四(黴毒に於て、脳髄を被包する軟脳膜もまた)

黴毒に於て、脳髄を被包する軟脳膜もまた侵襲せられることは周知の事実であって、既に第二期の初期から殆ど毎常脳膜に炎症性変化を来すものである。そして前記の如く、駆黴療法によって病毒の滅弱する時は、他の諸臓器に於けると同様に、脳膜に於ても防禦反応的炎症は弱くなって、駆黴薬の作用を免れた残存病原体を殺滅することが出来ずに、その炎症病竈はたゞ単純なる浸潤となって慢性潜伏性の経過を取り、遂に数年の後、軟脳膜の崩壊を来すがため、脳脊髄液はその内に進入して脳実貿にまで浸漬し、病原体もまた之に伴はれて脳実質内に入り込み、神経組織の破壊消耗に関与するやうになる。此の如くにして麻痺性痴呆に特殊なる解剖的変化が発生するのである。

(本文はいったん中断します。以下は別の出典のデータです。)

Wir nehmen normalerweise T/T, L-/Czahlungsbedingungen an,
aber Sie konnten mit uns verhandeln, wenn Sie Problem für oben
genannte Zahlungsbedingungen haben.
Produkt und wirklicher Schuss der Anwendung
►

されば麻痺狂、脊髄癆の如き所謂変型黴毒の起るのは、要するに駆黴療法の行はれる結果である。ノンヌ・ベツトも不完全なる―病原体を充分に殺滅せざる―サルヴアルサン療法のために麻痺狂者の発生の増加することを認めた。されば駆黴毒療法を受けずにそのまゝ放任し、或は無力の民間薬を服用するが如き黴毒患者は、爾後麻痺狂に罹ること無く、或は甚だ稀なる道理である。ゲンネルリツヒは駆黴療法を患者に施さざる時は、脊髄癆、麻痺狂よりも第三期黴毒の発生すること遥かに多かるべきことも論じた。

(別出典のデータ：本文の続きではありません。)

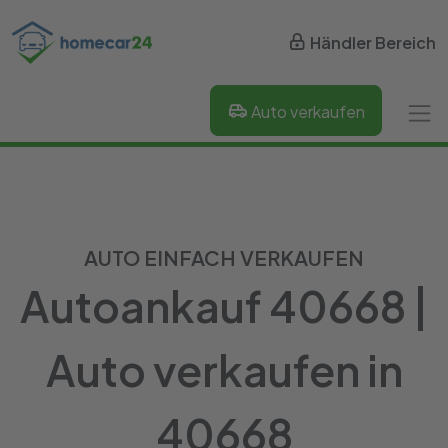
Händler Bereich
Auto verkaufen
AUTO EINFACH VERKAUFEN
Autoankauf 40668 |
Auto verkaufen in
40668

以上説述した処によって、吾人は文化民族に麻痺性痴呆者を出だすこと多く、未開民族に同病者の甚だ稀有なる理由の一面を解釈することが出来る。水銀剤、沃度剤、サルヴアルサン等の駆毒薬の発見と応用とは固より文化の賜であつて、之がために文化民族は至大の恩恵を受けてゐるのであるが、併し体内に●蔓する病原体を悉皆殺滅すること能はず、外観上は黴毒の治りした如くに見えても、毒力の滅弱した病原体はなほ依然として身体内に残存潜伏し、そして身体組織は病毒減弱のため之に対する防禦的炎症反応が充分惹起せざるにより、病原体はいつ迄も生存し、脳膜に於ても慢性潜伏性病竃が残存して、遂に数年の後破壊を来し、脳脊髄液及び其の内に遺存せるスピロヘーターを脳実質内に伏入せしめる機会を与へ、麻痺性痴呆を発起するに至ることを思へば、文化的産物の一たる駆黴薬の発見応用も、却って文化民族に麻痺狂者を踵出せしめる原因となったことを悲しまざるを得ない。これまた文化に伴ふ悲劇的現象の一である。